Abdoulaye Doucoure, who got subbed off after 64 minutes due to injury, managed seven tackles in the time he was on the pitch. Allan when coming on in the 50th minute also managed three tackles. This shows the improved work rate and pressing in the middle areas. Unfortunately, Doucoure only managed a 60% pass completion rate which is where we lost the game in my opinion. We often won the ball back but would end up giving it straight back to the opposition. With a bit more quality in the final third, especially in the first half, we’d have created a lot more chances.
I expected a lot of crosses into the box against Aston Villa and that’s exactly what happened. 26 crosses in total but unfortunately, we couldn’t capitalise from any of them. With the aerial threat of Richarlison and Dominic Calvert-Lewin, this tactical idea made sense, but I don’t think it’s unfair to see neither of the two had a very good game at the weekend. When you’re creating chances like we did in the second half and your strikers aren’t on form, it’s going to be very difficult to score. I feel sorry for Gordon who was giving everything to try set up our forwards and was very unfortunate not to start the game.
The Everton youth product once again was a shining light in a disappointing result. Despite not coming on until early in the second half, he managed ten crosses and four key passes. He also didn’t misplace a pass and managed all this from just 24 touches. This shows how efficient he was when he got the ball and offered so much more than Townsend did in the first half. He was unable to create a goal or even score one himself but to come off the bench and make an instant impact with your high energy and aggressive play style, it shows real talent. He will be very disappointed if he’s dropped again and is slowly making that wide midfielder position his own.
The story of the game was the ridiculous number of times we gave the ball away. Seven of our eleven starters had a pass completion of below 70%. Possession doesn’t win football matches but being effective in whatever amount of ball possession you have does. A lot of our players gifted the opposition possession too many times and this was our downfall especially in the first half. A lot of this was through long balls, with Mason Holgate and Jonjoe Kenny between them managing 18 long balls with only four of them reaching their intended target. Playing long is fine but playing long inaccurately is going to be detrimental to the overall performance.
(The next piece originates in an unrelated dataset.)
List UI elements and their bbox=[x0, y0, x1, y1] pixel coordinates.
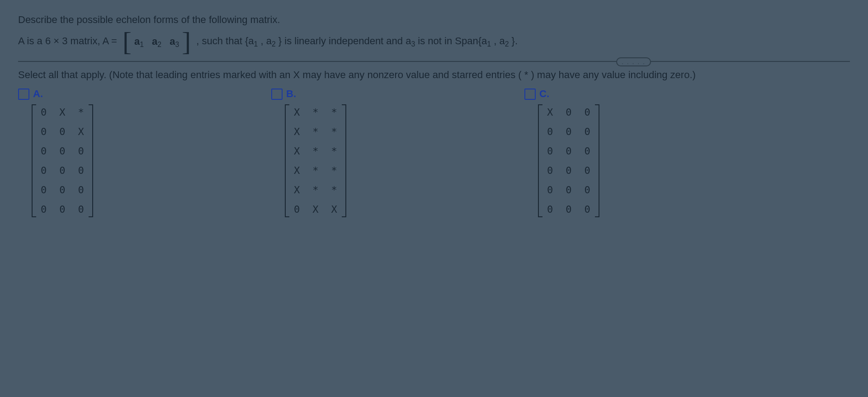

The 4-4-2 setup was a lot more effective than under Rafa Benitez due to our high work rate and pressure in the middle. Often without Richarlison and Calvert-Lewin up front, the pressing is a lot less frequent and ineffective. Having them back as a pair was great to see, despite neither of them playing particularly. Both were lacking in fitness after time out so hopefully with a few weeks to go until our next game, they can build up some fitness on the training ground. With Gordon and Demarai Gray feeding them in the future, no matter the manager you can see goals coming from crosses into the box.
With no game until the 5th February, Everton now have time to get in a new manager and have plenty of training to get their ideas across. Ideally, we don’t want to rush the appointment, but if they can get the right man in as soon as possible, we will have plenty of time until our next game and even longer until our next league game. This gives the new manager time to implement his style, make sure every player understands their roles and knows what the manager expects of them. Brentford are up next at Goodison Park in an important FA Cup game if the Toffees are going to do anything to redeem this otherwise lost season.